Die Besonderheit bestand in dem übergreifenden und internationalen Motto „Das Persönliche ist politisch“, welches vor allem gesellschaftliche Tabuthemen in die Öffentlichkeit transportieren sollte. Vor allem die Forderung nach sexueller Selbstbestimmung hatte international nach der Abschaffung des Abtreibungsverbots verlangt und zur Massenbewegung von Frauen und Männern geführt, aber auch die Tabuisierung und faktische Straflosigkeit sexueller Gewalt in Beziehungen stand auf der Agenda (vgl. Lenz, 2010, S. 870f.). Um 1988 protestierten erstmals auch Afroamerikanerinnen gegen die Dominanz weißer Frauen, was die Bevölkerung weltweit für nationale, ethische und religiöse Unterschiede bezüglich weiblicher Bedürfnisse sensibilisierte und eine neue Geschlechterdebatte hervorbrachte, an der erstmals alle Bürgerinnen und Bürger teilnehmen konnten. In ihrer Gesamtheit gesehen war auch die neue Frauenbewegung geprägt durch heterogene Inhalte und Vorgehensweisen. Unterschiedliche und teilweise gegensätzliche Prioritäten wurden verfolgt und es sollte zum einen für alle Frauen gesprochen werden, zum anderen aber waren die Individualisierung, die Subjektivität und Raum zur Selbstentfaltung ein zentrales Anliegen (vgl. Bock, 2000, S. 323).

2.2.3 Die dritte Welle

Nachdem die Feministinnen selbst vom Ende der Frauenbewegung sprachen und der Ansicht waren, alle Ziele erreicht zu haben, kam es zunächst zu einer Stagnation der Frauenbewegungen (vgl. Somersan, 2011, S. 86). Die dritte Frauenbewegung findet ihren Ursprung nach der „Ruhephase“ Mitte der 90er Jahre in den USA als sogenannte Third Wave. Zum einen rückten zunehmend die Geschlechterunterschiede in den Vordergrund, aber auch die Unterschiede zwischen den Frauen selbst fanden Berücksichtigung. Transnational wird auch heute noch auf ein gemeinsames Anliegen nach Freiheit und Gleichheit verwiesen, unabhängig von religiösen, ethnischen, sozialen oder beruflichen Differenzen, was die Individualität der einzelnen Frau in den Vordergrund rückt (vgl. Schmitz & Meyer, 2007, S. 8ff.).

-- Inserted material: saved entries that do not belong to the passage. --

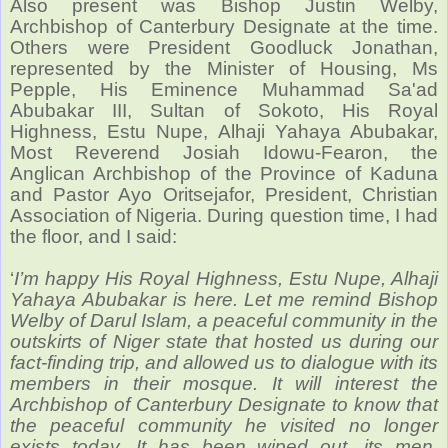
Also present was Bishop Justin Welby,
Archbishop of Canterbury Designate at the time.
Others were
President Goodluck Jonathan,
represented by the Minister of Housing, Ms
Pepple, His Eminence Muhammad Sa'ad
Abubakar III, Sultan of Sokoto, His Royal
Highness, Estu Nupe, Alhaji Yahaya Abubakar,
Most Reverend Josiah Idowu-Fearon, the
Anglican Archbishop of the Province of Kaduna
and Pastor Ayo Oritsejafor, President, Christian
Association of Nigeria. During question time, I had
the floor, and I said:
‘
I’m happy His Royal Highness, Estu Nupe, Alhaji
Yahaya Abubakar is here. Let me remind Bishop
Welby of Darul Islam, a peaceful community in the
outskirts of Niger state that hosted us during our
fact-finding trip, and allowed us to dialogue with its
members in their mosque. It will interest the
Archbishop of Canterbury Designate to know that
the peaceful community he visited no longer
exists today. It has been wiped out, its men,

Die große Anzahl neuer Teilnehmerinnen dieser Welle ist nicht zuletzt auf den Aspekt der Betroffenheit und Parteilichkeit zurückzuführen. Neben der persönlichen Betroffenheit kann auch die sogenannte kategoriale Betroffenheit als Auslöser gesehen werden. Dies beinhaltet die Teilnahme durch Zugehörigkeit am weiblichen Geschlecht. Parteilichkeit meint, dass Frauen sich für andere Frauen einsetzen, nicht aufgrund objektiver Bewertungen, sondern wegen patriarchalen Machtstrukturen, die es zu durchbrechen gilt, um bestehende Diskriminierungen zu beseitigen (vgl. Cordes, 1996. S. 107f.). Ein charakteristisches Merkmal der dritten Welle ist die unkonventionelle Partizipation, durch die sich anhand von Bürgerinitiativen, Demonstrationen oder zivilen Ungehorsam öffentlich Aufmerksamkeit zu sichern versucht wird. Empirische Untersuchungen betonen, dass Frauen der Wirksamkeit konventioneller Partizipationsformen eher kritisch gegenüberstehen (vgl. ebd., S. 58f.). Daher steht die aktuelle Frauenbewegung einer Reihe grundlegender Probleme gegenüber, die unter anderem auch die Herstellung der Öffentlichkeit und die damit verbundene Wirkung auf die globale und nationale Öffentlichkeit beinhalten (vgl. Lenz, 2010, S. 876). Neu ist auch, dass heute nicht mehr kollektiv die Thematisierung von Frauenbewegung erfolgt, sondern Einzelpersonen als Repräsentanten in einem Individualisierungsprozess die Meinung einer ganzen Bewegung vertreten und publizieren (vgl. Flicker, 2008, S. 135), was die anfänglich aufgeführte Definition von Frauenbewegung veraltet erscheinen lässt und eine Distanzierung bezüglich alter Ansichtsweisen erkennbar macht.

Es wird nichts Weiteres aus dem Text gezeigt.